Material supplied START
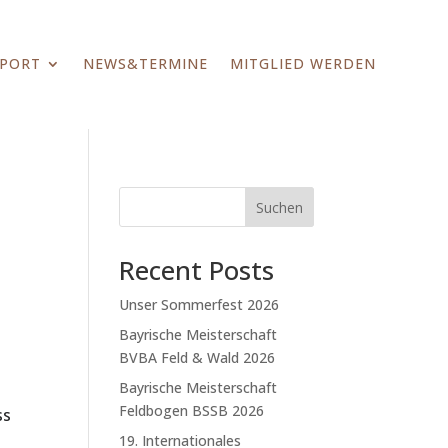
SPORT
NEWS&TERMINE
MITGLIED WERDEN
e
Suchen
Recent Posts
Unser Sommerfest 2026
Bayrische Meisterschaft
BVBA Feld & Wald 2026
Bayrische Meisterschaft
Feldbogen BSSB 2026
ss
19. Internationales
Material supplied END
What you have to do >> Output consists of exactly the lines from the one containing "BVBA Feld & Wald 2026" to the end of the records above, retyped without change and with nothing extra.

Task output >>
BVBA Feld & Wald 2026
Bayrische Meisterschaft
Feldbogen BSSB 2026
ss
19. Internationales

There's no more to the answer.